UK-based HungBunny: "Heated debate over at John B's place about whether it's too early to crack jokes about this morning's explosions. Not here it's not. As John rightly points out, 'In the Blitz, our ancestors joked as the bombs fell'. I'd go so far as to say it's our duty to make light of events as soon as possible. Without our black humour we're just Americans with less annoying accents. So, has anyone got any good ones?" Not that many suggestions come in, so HungBunny adds in the comments: "At least it's a palindromic date this time.
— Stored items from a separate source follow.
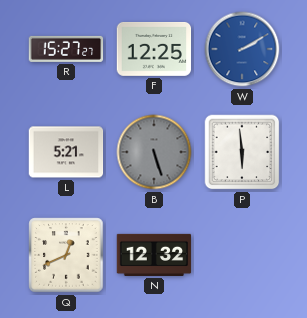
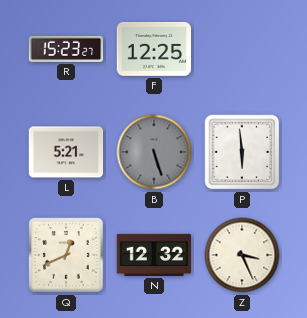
R: 15:27 -> 15:23
W: 2:10 -> none
Z: none -> 3:26
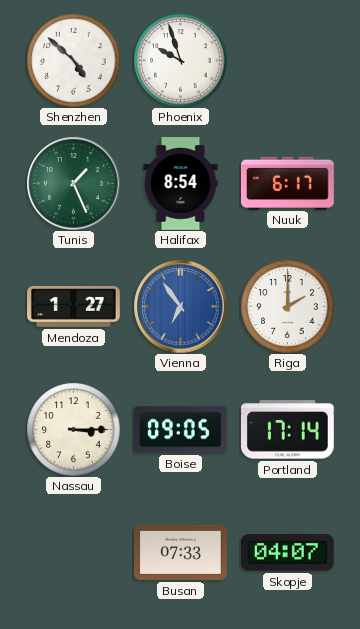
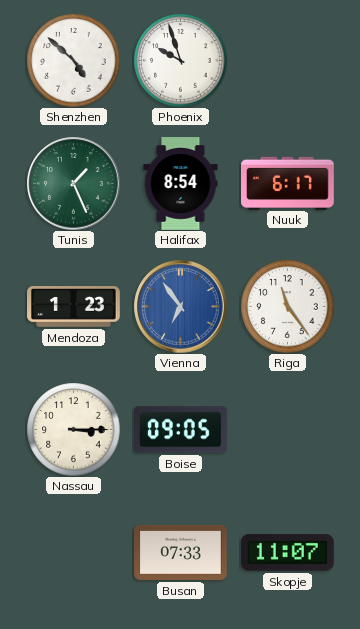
Mendoza: 1:27 -> 1:23
Riga: 2:00 -> 11:24
Portland: 17:14 -> none
Skopje: 04:07 -> 11:07
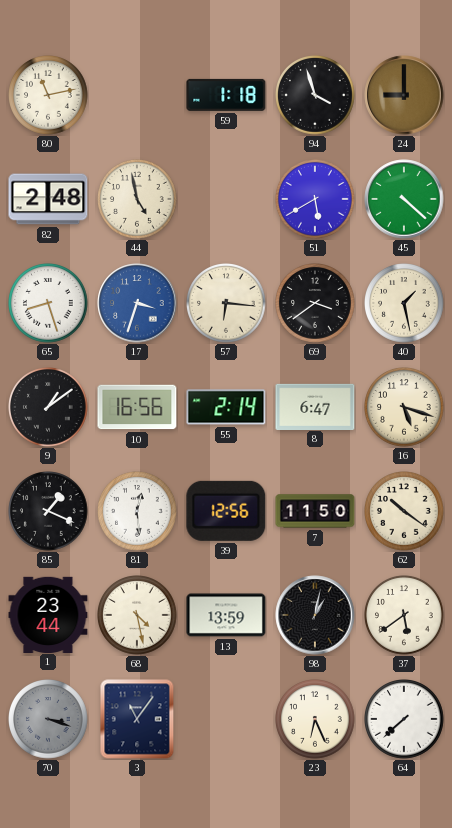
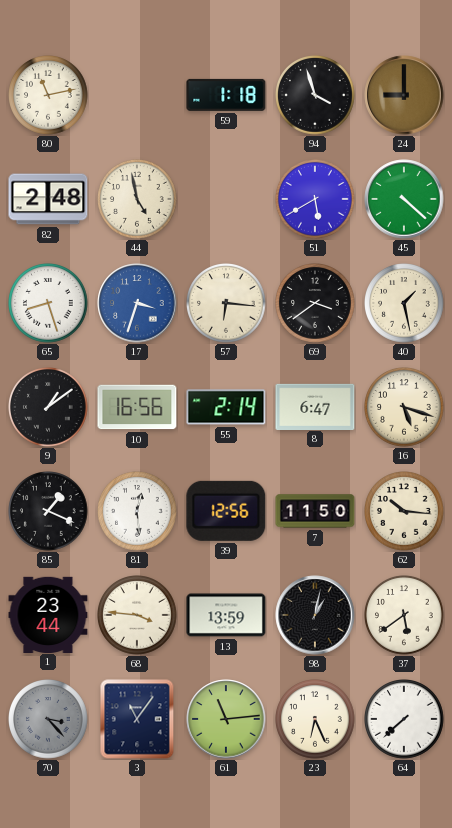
62: 10:21 -> 10:16
68: 4:28 -> 3:46
70: 3:18 -> 3:23
61: none -> 11:14
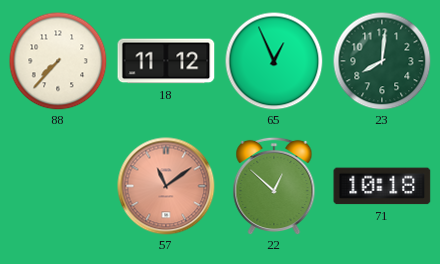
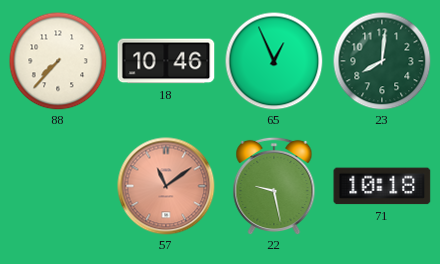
18: 11:12 -> 10:46
22: 12:52 -> 9:28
Al-Qaida must have chosen it especially so the Americans can't say it the wrong way around."

U.S.-based Pandagon's Amanda Marcotte writes a letter to London: "London, I am reminded of a line put in the mouth of a dying character in a play written by one of your most celebrated residents: 'A plague o' both your houses!' Romeo lashed out and ended up killing himself and the light of his life because of it. London, you have been around a lot longer than a 15-year-old newlywed, and you have the battle scars to prove it. The news is that your residents have already begun to pull themselves together and persevere in the manner that they no doubt view as their birthright. It's just one more reason I love you, albeit from afar -- I don't love you for cheap reasons, for coltish, awkward youthfulness but instead for maturity, for your aged beauty."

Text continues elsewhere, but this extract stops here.